The Gospel of Matthew as well as other Gospel writers presents the reality of Jesus’ death as an absolute certainty.

Those standing around the cross watched as Jesus “breathed his last.” – John 19:30 tells us He bowed His head and gave up His spirit.

They heard him cry with a loud voice. – Mark 15:37 tells us Jesus cried out with a loud voice and breathed His last.

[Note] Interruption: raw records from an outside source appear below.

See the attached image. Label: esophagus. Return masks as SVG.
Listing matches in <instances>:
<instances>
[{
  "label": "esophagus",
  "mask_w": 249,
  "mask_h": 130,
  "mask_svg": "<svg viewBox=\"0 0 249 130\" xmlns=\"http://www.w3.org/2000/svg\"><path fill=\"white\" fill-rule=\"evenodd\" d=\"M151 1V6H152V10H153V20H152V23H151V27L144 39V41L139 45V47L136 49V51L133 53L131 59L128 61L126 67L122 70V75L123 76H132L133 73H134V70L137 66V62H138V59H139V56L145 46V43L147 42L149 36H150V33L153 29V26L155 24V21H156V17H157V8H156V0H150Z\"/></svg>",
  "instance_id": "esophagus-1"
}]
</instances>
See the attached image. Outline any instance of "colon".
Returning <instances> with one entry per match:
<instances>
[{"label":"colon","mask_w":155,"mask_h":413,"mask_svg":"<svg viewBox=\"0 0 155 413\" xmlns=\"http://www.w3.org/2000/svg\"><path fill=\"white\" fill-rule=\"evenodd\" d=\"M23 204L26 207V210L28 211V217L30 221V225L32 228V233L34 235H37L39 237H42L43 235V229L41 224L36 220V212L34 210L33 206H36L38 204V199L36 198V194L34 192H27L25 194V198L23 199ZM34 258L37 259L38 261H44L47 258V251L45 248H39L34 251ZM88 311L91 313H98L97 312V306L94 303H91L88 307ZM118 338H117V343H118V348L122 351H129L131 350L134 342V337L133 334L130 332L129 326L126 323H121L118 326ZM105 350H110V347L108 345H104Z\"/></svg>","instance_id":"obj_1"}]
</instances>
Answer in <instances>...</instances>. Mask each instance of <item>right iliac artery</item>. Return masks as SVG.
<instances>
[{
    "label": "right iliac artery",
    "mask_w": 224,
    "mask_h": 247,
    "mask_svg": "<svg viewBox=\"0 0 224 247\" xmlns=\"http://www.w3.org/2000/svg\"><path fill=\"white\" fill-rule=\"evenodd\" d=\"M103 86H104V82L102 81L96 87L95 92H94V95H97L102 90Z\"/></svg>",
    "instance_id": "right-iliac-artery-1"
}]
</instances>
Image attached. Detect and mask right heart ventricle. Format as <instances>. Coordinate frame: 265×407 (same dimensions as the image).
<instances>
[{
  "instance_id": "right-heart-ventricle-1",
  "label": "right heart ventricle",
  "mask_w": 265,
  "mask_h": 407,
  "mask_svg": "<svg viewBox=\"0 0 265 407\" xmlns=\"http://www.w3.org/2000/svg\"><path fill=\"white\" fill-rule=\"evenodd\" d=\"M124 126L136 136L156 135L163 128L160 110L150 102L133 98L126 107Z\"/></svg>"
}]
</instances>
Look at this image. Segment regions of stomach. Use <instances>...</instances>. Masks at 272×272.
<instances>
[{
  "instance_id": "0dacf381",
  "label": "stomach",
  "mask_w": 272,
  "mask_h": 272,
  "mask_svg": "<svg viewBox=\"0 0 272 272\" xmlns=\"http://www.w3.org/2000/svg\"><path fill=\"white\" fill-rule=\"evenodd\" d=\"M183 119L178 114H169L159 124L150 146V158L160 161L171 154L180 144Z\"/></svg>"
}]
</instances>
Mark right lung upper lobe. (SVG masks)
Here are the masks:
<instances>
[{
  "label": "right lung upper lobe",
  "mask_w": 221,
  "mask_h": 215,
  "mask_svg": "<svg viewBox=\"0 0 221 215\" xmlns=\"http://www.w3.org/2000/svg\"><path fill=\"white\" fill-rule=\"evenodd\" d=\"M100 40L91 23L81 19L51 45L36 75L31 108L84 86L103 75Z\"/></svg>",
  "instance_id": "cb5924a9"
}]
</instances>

Roman authorities, acting on instructions from Pilate, broke the legs of the two men crucified with Jesus to hasten their death; but coming to Jesus, they discovered He had already died – John 19:33 says “But when they came to Jesus and saw that He was already dead, they did not break His legs.

Having received confirmation of death from the Roman centurion, Pilate released the body of Jesus to Joseph of Arimathea and Nicodemus for burial.

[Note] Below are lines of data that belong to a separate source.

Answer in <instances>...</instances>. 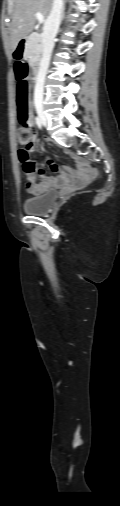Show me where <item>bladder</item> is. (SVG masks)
<instances>
[{
	"instance_id": "1",
	"label": "bladder",
	"mask_w": 120,
	"mask_h": 506,
	"mask_svg": "<svg viewBox=\"0 0 120 506\" xmlns=\"http://www.w3.org/2000/svg\"><path fill=\"white\" fill-rule=\"evenodd\" d=\"M57 200V192L49 190L36 197H27L23 201V209L31 215L46 214Z\"/></svg>"
}]
</instances>
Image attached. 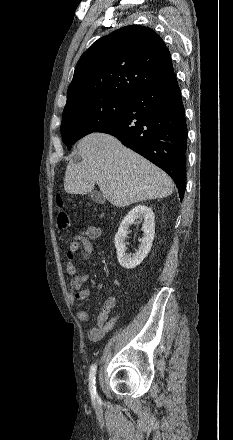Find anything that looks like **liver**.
<instances>
[{"mask_svg":"<svg viewBox=\"0 0 233 440\" xmlns=\"http://www.w3.org/2000/svg\"><path fill=\"white\" fill-rule=\"evenodd\" d=\"M82 160L70 161L64 179L69 194H87L98 184L103 196L116 207L164 198L174 183L160 168L128 149L115 137L94 132L77 144Z\"/></svg>","mask_w":233,"mask_h":440,"instance_id":"liver-1","label":"liver"}]
</instances>
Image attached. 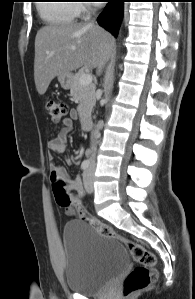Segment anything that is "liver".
<instances>
[{
    "mask_svg": "<svg viewBox=\"0 0 195 299\" xmlns=\"http://www.w3.org/2000/svg\"><path fill=\"white\" fill-rule=\"evenodd\" d=\"M113 48L112 36L94 24L62 23L42 27L35 38L34 80L43 95L59 75L82 66L101 73Z\"/></svg>",
    "mask_w": 195,
    "mask_h": 299,
    "instance_id": "obj_1",
    "label": "liver"
}]
</instances>
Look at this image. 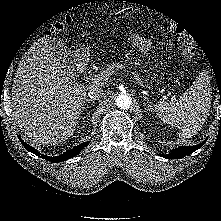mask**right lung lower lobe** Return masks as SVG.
I'll list each match as a JSON object with an SVG mask.
<instances>
[{
  "label": "right lung lower lobe",
  "instance_id": "98d812e1",
  "mask_svg": "<svg viewBox=\"0 0 221 221\" xmlns=\"http://www.w3.org/2000/svg\"><path fill=\"white\" fill-rule=\"evenodd\" d=\"M19 140L21 141L22 145L30 152L34 153L35 155L41 157V158H44L46 159L47 161H51L53 163H58V162H61V161H64V160H67L69 158H72L76 155H78L80 153V151L85 147L87 146L90 142H84L76 147H74L73 149L71 150H68L66 151L65 153L59 155V156H56V157H49V156H46V155H43L41 153H39L37 150H35L34 148H32L30 145H28L27 143H25L20 137H19Z\"/></svg>",
  "mask_w": 221,
  "mask_h": 221
}]
</instances>
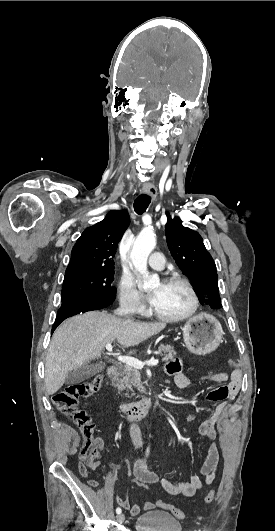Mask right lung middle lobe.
I'll list each match as a JSON object with an SVG mask.
<instances>
[{
  "label": "right lung middle lobe",
  "instance_id": "dd1d6c3e",
  "mask_svg": "<svg viewBox=\"0 0 275 531\" xmlns=\"http://www.w3.org/2000/svg\"><path fill=\"white\" fill-rule=\"evenodd\" d=\"M113 280L114 269H83L65 273L62 299L77 296L111 305L116 297Z\"/></svg>",
  "mask_w": 275,
  "mask_h": 531
}]
</instances>
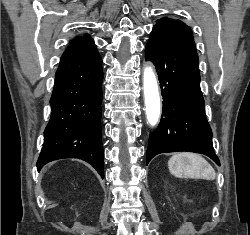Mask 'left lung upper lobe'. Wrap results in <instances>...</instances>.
<instances>
[{"label":"left lung upper lobe","mask_w":250,"mask_h":235,"mask_svg":"<svg viewBox=\"0 0 250 235\" xmlns=\"http://www.w3.org/2000/svg\"><path fill=\"white\" fill-rule=\"evenodd\" d=\"M151 34H158L164 38L176 39L188 37L193 39L192 31L189 26L181 20L171 18H161L156 21Z\"/></svg>","instance_id":"obj_1"}]
</instances>
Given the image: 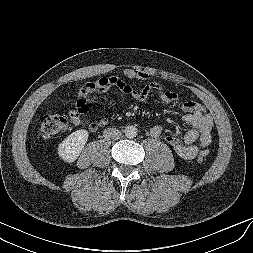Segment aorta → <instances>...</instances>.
Wrapping results in <instances>:
<instances>
[{"mask_svg":"<svg viewBox=\"0 0 253 253\" xmlns=\"http://www.w3.org/2000/svg\"><path fill=\"white\" fill-rule=\"evenodd\" d=\"M124 134L127 138H134L137 136V128L133 125L126 126Z\"/></svg>","mask_w":253,"mask_h":253,"instance_id":"aorta-1","label":"aorta"}]
</instances>
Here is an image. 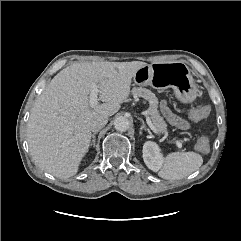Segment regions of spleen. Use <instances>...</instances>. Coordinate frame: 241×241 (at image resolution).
Segmentation results:
<instances>
[{"label":"spleen","instance_id":"spleen-1","mask_svg":"<svg viewBox=\"0 0 241 241\" xmlns=\"http://www.w3.org/2000/svg\"><path fill=\"white\" fill-rule=\"evenodd\" d=\"M163 162L158 175L166 180H179L198 170L203 164V158L192 151L172 152L167 154Z\"/></svg>","mask_w":241,"mask_h":241}]
</instances>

  • The callous Roman soldiers said “He is dead.”
  • The curious crowds, unconscious of the eternal significance, said “He is dead.’
  • Pilate got the word, “Jesus is dead.”
  • Mary, feeling the pain like a dagger in her heart, said, “My son is dead.”
  • His disciples, numb and stunned with the events of the last few hours said, “The Master is dead”

Everybody had written Jesus off – gone forever.

Dead.

Dead.

Dead.

Get on with the same routine.  He’s dead.  No one expected to see Him or hear His voice again.

It’s Friday….but Sunday’s coming.

What separates Christianity from all other religions is an empty tomb and the words of Christ who says “I was dead, and behold I am alive forevermore.”

 

The Miracle of Mount Calvary

The following is from a Good Friday sermon my husband shared this year.  I thought it was so good I wanted to share with my readers:

There are many great mountain top experiences in the Word of God.

  • On Mount Horeb, God spoke to Moses from the burning bush
  • On Mount Sinai, God wrote the Ten Commandments on tablets of stone
  • On Mount Hor, Aaron transferred his priestly robes to his son Eleazar
  • From Mount Nebo, Moses looked over into the Promised Land
  • On Mount Moriah, Solomon built the Temple
  • On the Mount of Transfiguration, Peter, James and John saw Jesus in His radiant glory
  • From the Mount of Olives, Jesus would ascend into heaven

But the greatest of all of these is Mount Calvary, where Jesus was lifted up and died for our sins.

  • On Mount Calvary, Jesus of Nazareth was lifted up, bled and gave HIs life for me
  • On Mount Calvary Jesus, who walked the dusty roads of Judea, who could have called 10,000 angels chose rather to suffer and die
  • On Mount Calvary, God let this sinless, spotless lamb of glory, the Messiah thirst to quench the spiritual thirst of ll mankind
  • On Mount Calvary, God, who clothes the lilies of the fields, let His son hang naked and in shame for all to see and mock in derision and shame.
  • On Mount Calvary, this precious little child who lay so innocently in a cradle in an animals’ stall in Bethlehem, now hung helpless and dying on a criminal’s cross in view of friend and foe alike.
  • On Mount Calvary, earth has no darker sin, history no blacker page, humanity no fouler spot than the crucifixion of Jesus.

the cross

The old hymn states:  “He did it all for me.  When the Savior cried, bowed HIs head and died, He did it all for me.”